年金の振込先口座は、本人名義の口座であれば自由に変更が可能だ。
しかし、あくまで本人名義の口座に限られており、たとえ子であろうと他人名義の口座に変更することはできない。
仮に、子以外で本人から委任を受けた代理人であっても、他人名義の口座に変更することは不可能だ。
年金の口座を子どもの口座にすることはできない、
かといって本人名義の口座からお金を引き出すこともできず、年金を本人の生活費や老後資金として利用できない。
そんなときは成年後見制度を活用してみては。
成年後見制度とは、後見人となる人が本人の財産管理などを行う制度だ。
この制度を活用することで、原則本人しか行うことのできない預金口座からのお金の引き出しが、後見人によって可能になる。
金融機関においても、認知能力を失くした方の口座からお金を引き出す際は、基本的に成年後見制度の利用を推奨している。
成年後見制度には法定後見と任意後見とがある。
法定後見とは、本人の判断能力が不十分となった後に家庭裁判所に申し立て、後見人を選任してもらう方法だ。

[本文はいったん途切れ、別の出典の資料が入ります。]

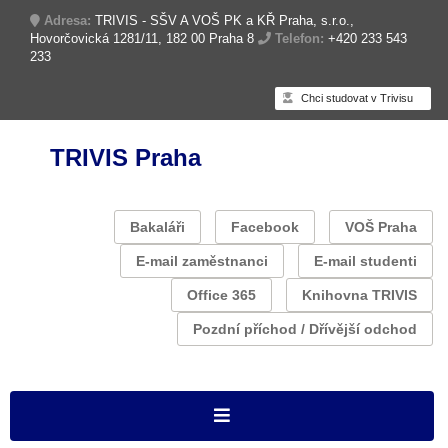
Adresa:
TRIVIS - SŠV A VOŠ PK a KŘ Praha, s.r.o.,
Hovorčovická 1281/11, 182 00 Praha 8
Telefon:
+420 233 543
233
Chci studovat v Trivisu
TRIVIS Praha
Bakaláři
Facebook
VOŠ Praha
E-mail zaměstnanci
E-mail studenti
Office 365
Knihovna TRIVIS
Pozdní příchod / Dřívější odchod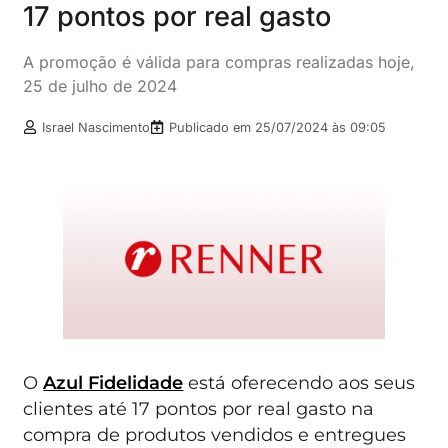
17 pontos por real gasto
A promoção é válida para compras realizadas hoje,
25 de julho de 2024
Israel Nascimento
Publicado em
25/07/2024 às 09:05
O
Azul Fidelidade
está oferecendo aos seus
clientes até 17 pontos por real gasto na
compra de produtos vendidos e entregues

任意後見とは、本人の判断能力が十分な状態で、あらかじめ後見人を決めておく方法だ。
認知症を発症して判断能力が不十分となった状態で後見制度を利用する場合、基本的には法定後見になる。
法定後見を申し立てできる人には本人や配偶者の他、4親等以内の親族も含まれるため、子が行うことも可能だ。
詳細については、本人が現在住んでいる場所を管轄する家庭裁判所へご相談すること。
年金の受取口座は本人名義の口座に限られており、子であっても他人名義の口座を受取先に設定することはできない。
認知症を発症していると銀行の口座が凍結されることもある。
そういった場合は成年後見制度を活用して口座内のお金を利用することが原則だ。
親が認知症となった後は無理にお金を引き出そうとしたり、口座を変更したりしようとするのではなく、成年後見制度を活用するようにしていけば安心だ。